The Santa Rosa-based wine brand has been pursuing a turnaround plan.|

Vintage Wine Estates, maker of dozens of brands such as B.R. Cohn and Ace Cider in Sonoma County and Clos Pegase in Napa Valley, has been notified that it will get more time to fix its listing on a major stock exchange after its share price slumped amid efforts to turn around the business.

The Santa Rosa-anchored vintner on Tuesday said the Nasdaq Stock Exchange had granted six more months — until Sept. 9 — to get the stock price back above $1 a share for more than 10 consecutive trading days to stay in compliance with rules for the exchange’s Global Market.

The company’s share price has been below $1 since the middle of last year and has been hovering around 50 cents since December. The stock closed at 56 cents Tuesday.

But the company at the same time is pursuing a shift of its stock listing to the exchange’s Capital Market, which has lower listing requirements and is dominated by businesses with smaller levels of market capitalization, or “small cap.” The company said Thursday that Nasdaq had approved its application for the shift in markets.

Nasdaq on Sept. 9 of last year informed Vintage that it risked having its stock removed. That started an 180-day “compliance period,” which ran through Monday.

A Vintage spokesperson told the Business Journal at the time of the delisting notice that companies often have up to a year to correct the issue and that a shift to the Capital Market was one solution.

Vintage announced the update on the stock listing as part of a delayed midyear report of its fiscal year. The company provided a vague update on its announcement in January that it would be “monetizing,” or selling, assets such as brands, facilities and inventory that don’t fit the more focused future direction of the company.

“I am encouraged with the progress we are making with our asset sales process given the quantity and quality of our discussions with prospective buyers,” said Seth Kaufman, CEO since late October. “Our concerted effort has resulted in numerous attractive indications of interest, bids and a nonbinding letter of intent across stand-alone DTC operations, certain production services businesses, and other noncore assets. The sale of these assets will provide cash to reduce debt and we believe will simultaneously help us to substantially reduce costs which have been elevated by these less profitable businesses.”

Assets the company noted in January that are for sale include the Viansa Winery in Sonoma Valley and the Clos Pegase Winery in Napa Valley.

Vintage debuted on the Nasdaq Global Market in March 2020 at $9.68 a share via a merger with a special-purpose acquisition company, or SPAC. The stock peaked at $12.63 in June 2021 but was under downward pressure throughout last year, dropping just after its quarterly report in mid-September 2022 from about $5.50 to around $3.

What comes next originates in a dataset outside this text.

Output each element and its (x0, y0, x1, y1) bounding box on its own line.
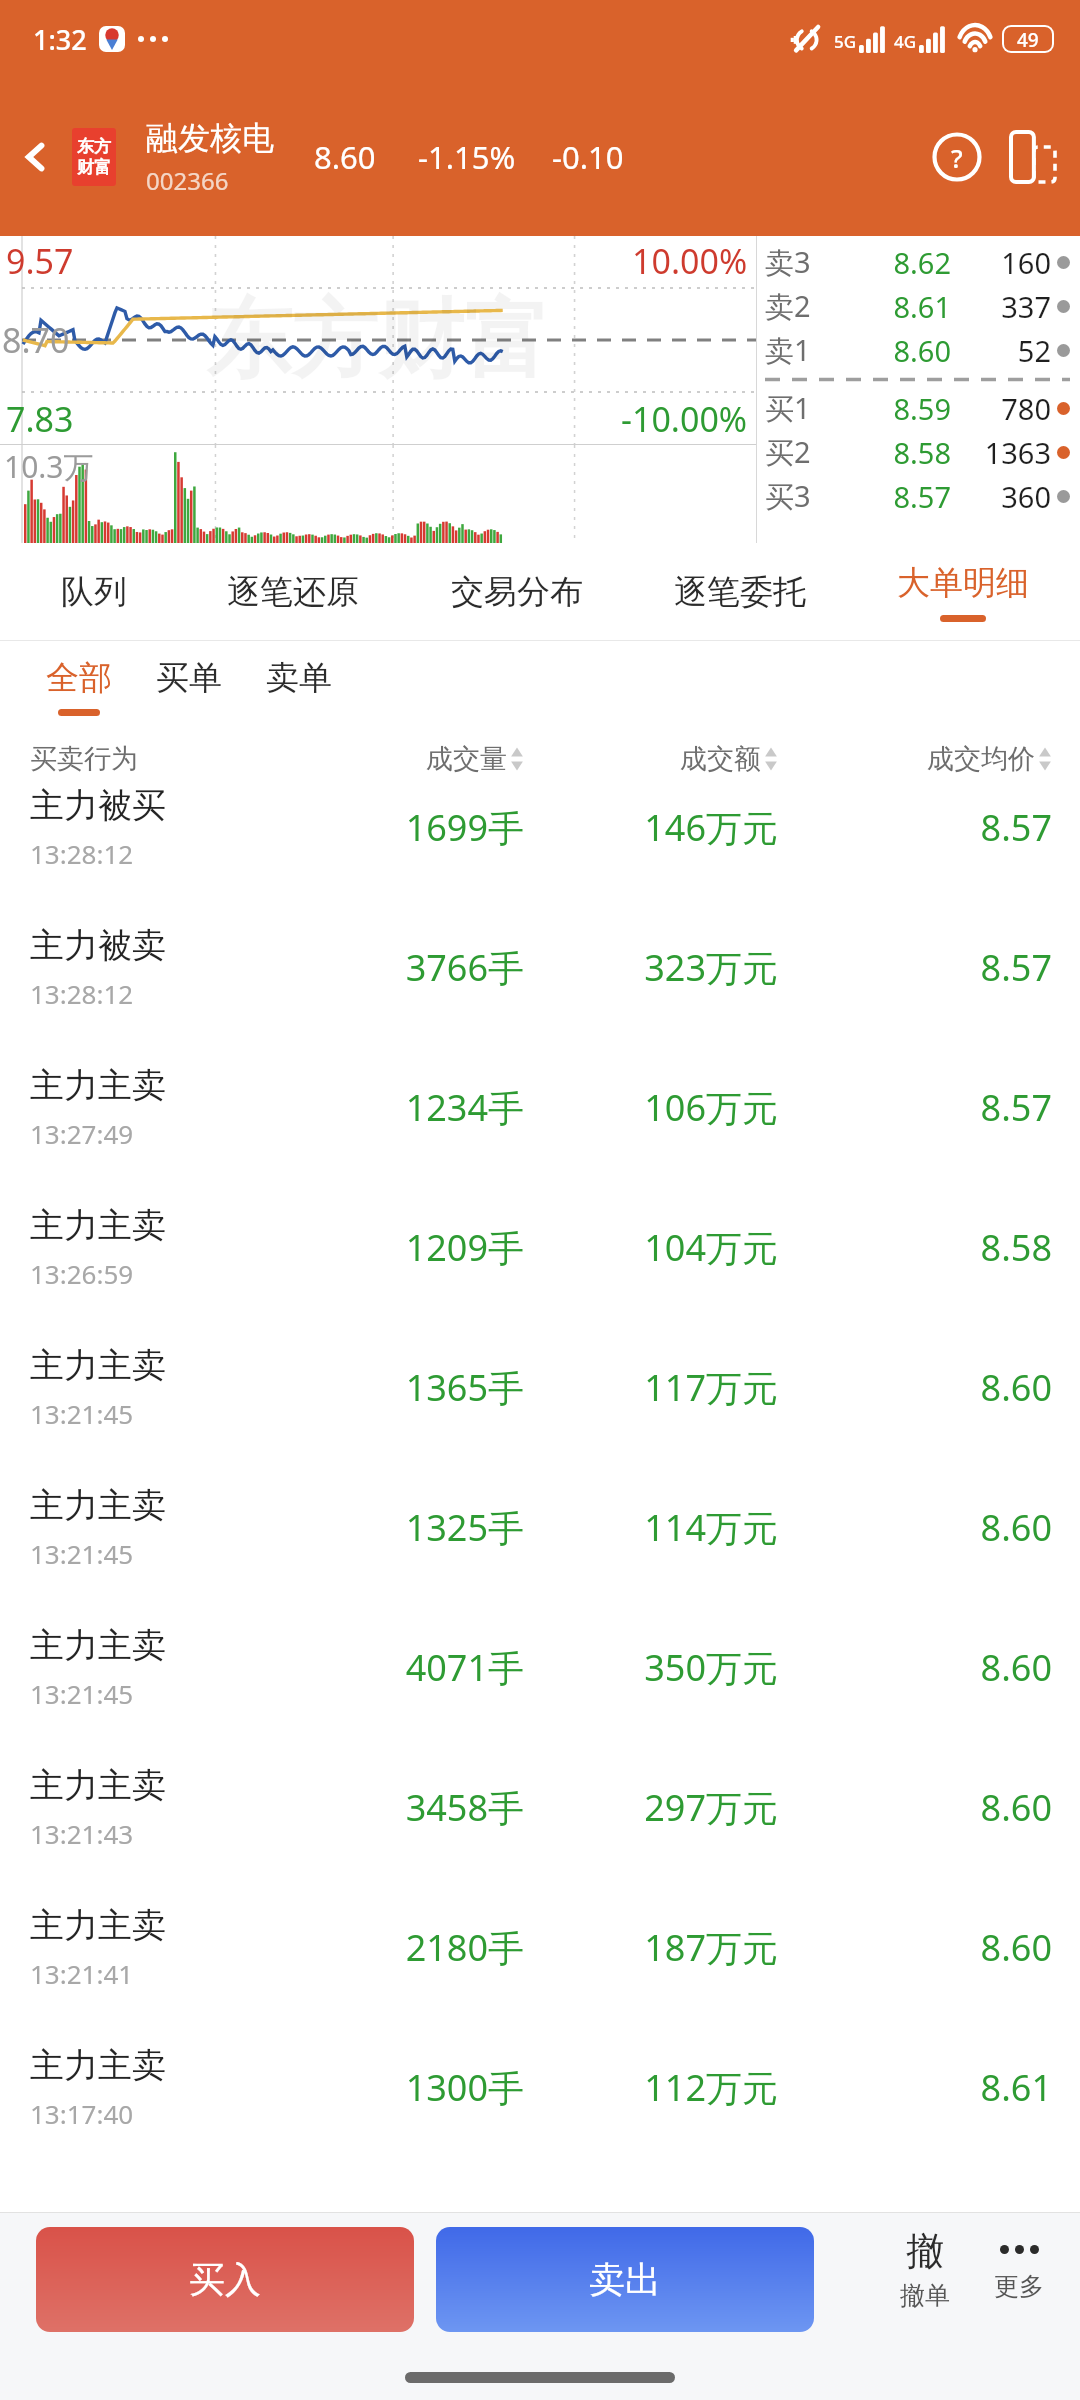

The price dropped again early last month from just under $3 when the company announced a restructuring plan that included co-founder Pat Roney out as CEO, President Terry Wheatley stepping up into day-to-day operations and a gutting of about half the number of variations in the portfolio.

The stock had dipped below $1 in June but rallied just before a business update July 20. That’s when Vintage noted that Wheatley had just resigned and recent Moët Hennessy North America CEO Seth Kaufman would be coming in as chief executive, effective Oct. 30.

Vintage Wine Estates has its headquarters in Incline Village, Nevada, and its operational main offices in Santa Rosa.